Наряду с копированием рисунков Веджвуд пытался, что очень важно для нас, таким же способом получать изображения в камере-обскуре. Однако и здесь его ждала неудача. «Изображения, образованные при помощи камеры-обскуры, были найдены слишком слабыми, чтобы воздействовать на протяжении любого умеренного времени на нитрат серебра», - писал в своих примечаниях Дэви. Обладай Веджвуд необходимой настойчивостью, подобно Ньепсу, который делал выдержку своих первых снимков в течение 6 - 8 ч, как знать, возможно, он стал бы первооткрывателем фотографии еще в 1802 г.
Потерпев неудачу с камерой-обскурой, Веджвуд принялся за контактный способ получения изображения. При этом ему удавалось достаточно точно воспроизводить «древесные волокна и крылья насекомых». Но и эти опыты свело на нет неумение фиксировать изображение.
Умер Веджвуд в 1805 г. Какое-то время его опыты пользовались широкой известностью, они описывались в специальных изданиях и учебниках химии, затем о них стали понемногу забывать.
Работу своего друга и соавтора некоторое время продолжал Г. Дэви. В результате исследований он пришел к выводу, что хлорид серебра является наиболее светочувствительным из всех солей серебра. Дэви, подобно Веджвуду, также пробовал зафиксировать изображение в камере-обскуре и также безуспешно. Пытаясь расширить область применения метода Веджвуда, он стал копировать увеличенные изоб.ражения малых объектов, получаемые при помощи солнечного микроскопа. Словом, до изобретения фотографии снова оставался один шаг. «Необходим только метод для предотвращения потемнения на затененных частях контура при экспозиции дневному свету, для того чтобы сделать этот процесс таким же полезным, как и изящным», - писал Дэви. Однако для Дэви, как и его друга Веджвуда, этот шаг оказался непреодолимым.

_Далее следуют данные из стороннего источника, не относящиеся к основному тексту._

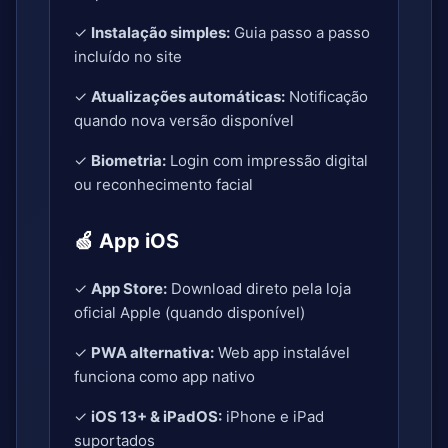
✓
Instalação simples:
Guia passo a passo
incluído no site
✓
Atualizações automáticas:
Notificação
quando nova versão disponível
✓
Biometria:
Login com impressão digital
ou reconhecimento facial
🍏 App iOS
✓
App Store:
Download direto pela loja
oficial Apple (quando disponível)
✓
PWA alternativa:
Web app instalável
funciona como app nativo
✓
iOS 13+ & iPadOS:
iPhone e iPad
suportados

Этот факт может показаться несколько странным, если учесть, что Дэви наверняка знал об опытах Шееле, который указал на возможность аммиака растворять хлорид серебра и таким образом исключать воздействие света на изображение, получаемое после экспонирования на пропитанную хлористым серебром бумагу, т. е. фиксировать изображение. Возможно, Дэви просто не придавал особого значения опытам со светочувствительными веществами, а занимался этим исключительно ради своего друга.
Дэви умер в 1829 г. в Женеве. Работы ученого только через десять лет были опубликованы его братом. Так как в то время в печати велось широкое обсуждение недавно обнародованных изобретений в области фотографии Ньепса, Дагера и Талбота, то доктор Дэви в примечаниях к упоминаемой выше статье 1802 г., которая также была включена в сборник, счел возможным заметить: «Недавно этот метод рисования был вновь применен г. Талботом». Благодаря этому замечанию исследования Т. Веджвуда и Г. Дэви, порядком подзабытые к тому времени, вновь обрели известность и заняли свое место в истории изобретения фотографии.
Пользуясь методом Веджвуда и Дэви, знаменитый английский физик Т. Юнг в 1803 г. получил с помощью солнечного микроскопа изображение колец Ньютона на бумаге, пропитанной нитратом серебра. Но и этот ученый не попытался зафиксировать изображение - свои опыты он проводил исключительно с целью изучения природы света.
Итак, человечество вплотную приблизилось к изобретению фотографии. Благодаря труду множества ученых, исследователей и изобретателей почва для этого была основательно подготовлена. Нужен был человек, который, задавшись целью удержать изображение, рисуемое светом, свел бы воедино усилия своих предшественников. И такой человек нашелся. Им оказался Нисефор Ньепс, речь о котором пойдет в следующей главе.